Robert Lee Frost, b. San Francisco, Mar. 26, 1874, d. Boston, Jan. 29, 1963, was one of
America's leading 20th-century poets and a four-time winner of the Pulitzer Prize. An
essentially pastoral poet often associated with rural New England, Frost wrote poems whose
philosophical dimensions transcend any region. Although his verse forms are
traditional--he often said, in a dig at archrival Carl Sandburg, that he would as soon
play tennis without a net as write free verse--he was a pioneer in the interplay of rhythm
and meter and in the poetic use of the vocabulary and inflections of everyday speech. His
poetry is thus both traditional and experimental, regional and universal.

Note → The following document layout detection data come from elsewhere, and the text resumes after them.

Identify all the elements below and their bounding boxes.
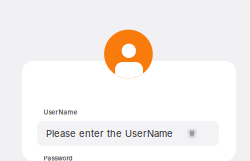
button[interactable]: Autofill user name [187,128,197,138]
button[interactable]: Profile photo [104,30,153,78]
staticText: Please enter the UserName [46,128,173,139]
staticText: Password [44,154,72,161]
staticText: UserName [44,108,78,116]
button[interactable]: Please enter the UserName [37,121,219,146]
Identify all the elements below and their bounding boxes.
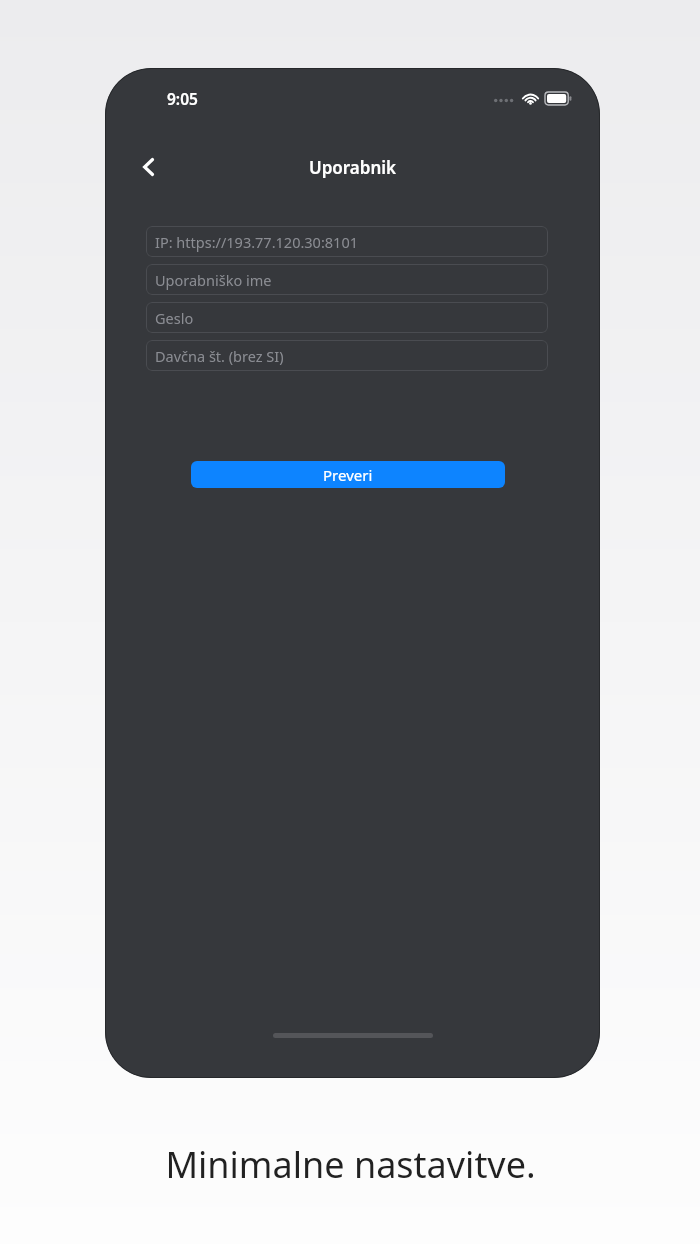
staticText: Uporabnik bbox=[309, 156, 397, 179]
staticText: Uporabniško ime bbox=[155, 270, 272, 290]
staticText: Geslo bbox=[155, 308, 194, 328]
staticText: 9:05 bbox=[167, 88, 198, 109]
button[interactable]: Davčna št. (brez SI) bbox=[146, 340, 548, 371]
staticText: Preveri bbox=[323, 465, 373, 485]
staticText: Davčna št. (brez SI) bbox=[155, 346, 284, 366]
button[interactable]: Back bbox=[127, 145, 171, 189]
staticText: IP: https://193.77.120.30:8101 bbox=[155, 232, 358, 252]
button[interactable]: Uporabniško ime bbox=[146, 264, 548, 295]
staticText: Minimalne nastavitve. bbox=[165, 1140, 536, 1189]
button[interactable]: IP: https://193.77.120.30:8101 bbox=[146, 226, 548, 257]
button[interactable]: Geslo bbox=[146, 302, 548, 333]
button[interactable]: Preveri bbox=[191, 461, 505, 488]
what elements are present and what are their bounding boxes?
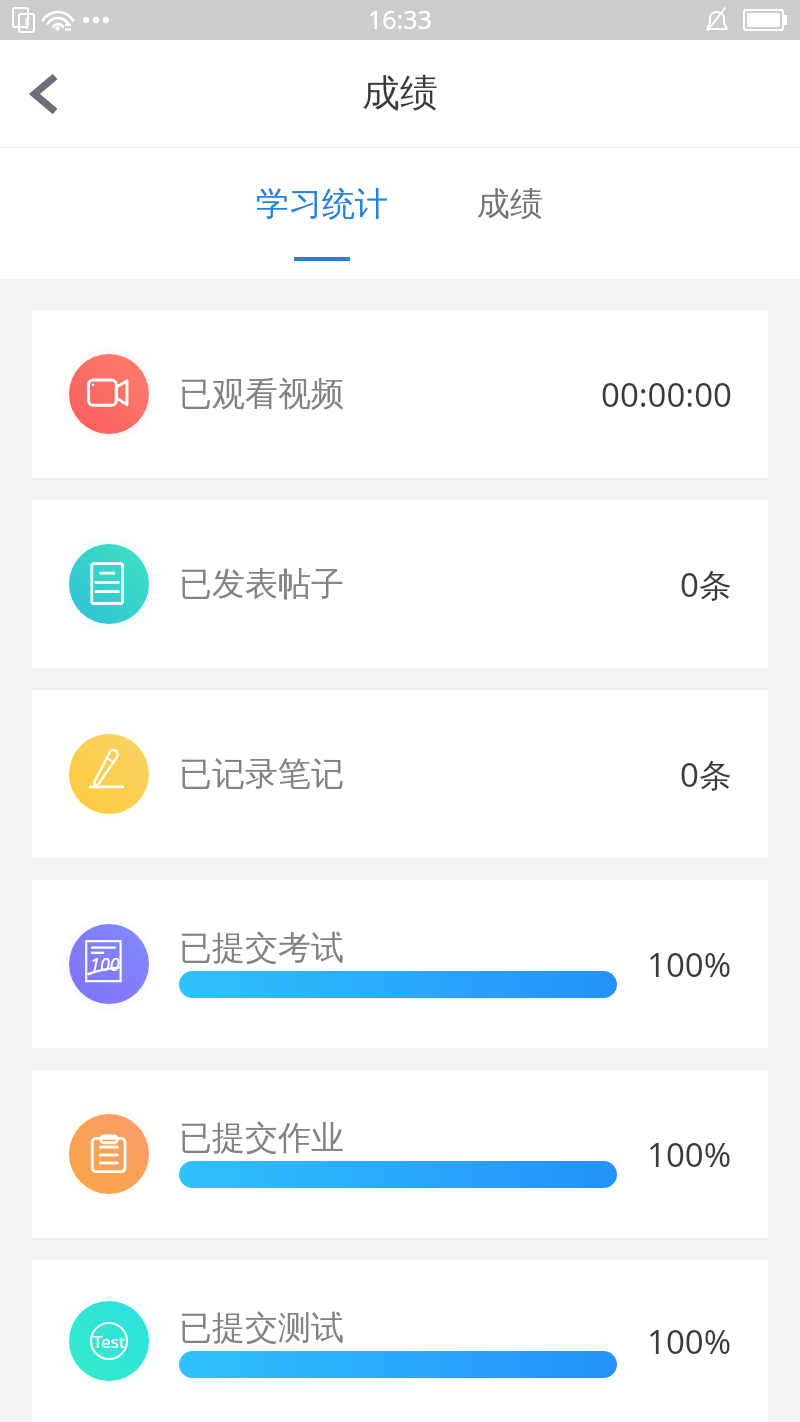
staticText: 已发表帖子 <box>179 563 344 605</box>
button[interactable]: 已观看视频 <box>32 310 768 478</box>
staticText: 已提交考试 <box>179 927 344 969</box>
staticText: 0条 <box>680 562 732 607</box>
button[interactable]: 成绩 <box>440 148 580 279</box>
staticText: 已记录笔记 <box>179 753 344 795</box>
staticText: 学习统计 <box>256 183 388 225</box>
staticText: 100% <box>647 1319 732 1364</box>
button[interactable]: 学习统计 <box>242 148 402 279</box>
staticText: 已提交测试 <box>179 1307 344 1349</box>
button[interactable]: Test <box>32 1260 768 1422</box>
staticText: Test <box>93 1330 126 1353</box>
button[interactable]: 100 <box>32 880 768 1048</box>
staticText: 100 <box>90 952 120 977</box>
button[interactable]: 已提交作业 <box>32 1070 768 1238</box>
button[interactable]: 已记录笔记 <box>32 690 768 858</box>
button[interactable]: 已发表帖子 <box>32 500 768 668</box>
staticText: 成绩 <box>477 183 543 225</box>
staticText: 0条 <box>680 752 732 797</box>
button[interactable]: Back <box>0 40 90 148</box>
staticText: 16:33 <box>368 2 432 36</box>
staticText: 已观看视频 <box>179 373 344 415</box>
staticText: 已提交作业 <box>179 1117 344 1159</box>
staticText: 00:00:00 <box>601 372 732 417</box>
staticText: 100% <box>647 1132 732 1177</box>
staticText: 成绩 <box>362 69 438 117</box>
staticText: 100% <box>647 942 732 987</box>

After his father's death in 1885, when young Frost was 11, the family left California and
settled in Massachusetts. Frost attended high school in that state, entered Dartmouth
College, but remained less than one semester. Returning to Massachusetts, he taught school
and worked in a mill and as a newspaper reporter. In 1894 he sold "My Butterfly: An Elegy"
to The Independent, a New York literary journal. A year later he married Elinor White,
with whom he had shared valedictorian honors at Lawrence (Mass.) High School. From 1897 to
1899 he attended Harvard College as a special student but left without a degree. Over the
next ten years he wrote (but rarely published) poems, operated a farm in Derry, New
Hampshire (purchased for him by his paternal grandfather), and supplemented his income by
teaching at Derry's Pinkerton Academy.

In 1912, at the age of 38, he sold the farm and used the proceeds to take his family to
England, where he could devote himself entirely to writing. His efforts to establish
himself and his work were almost immediately successful. A Boy's Will was accepted by a
London publisher and brought out in 1913, followed a year later by North of Boston.
Favorable reviews on both sides of the Atlantic resulted in American publication of the
books by Henry Holt and Company, Frost's primary American publisher, and in the
establishing of Frost's transatlantic reputation.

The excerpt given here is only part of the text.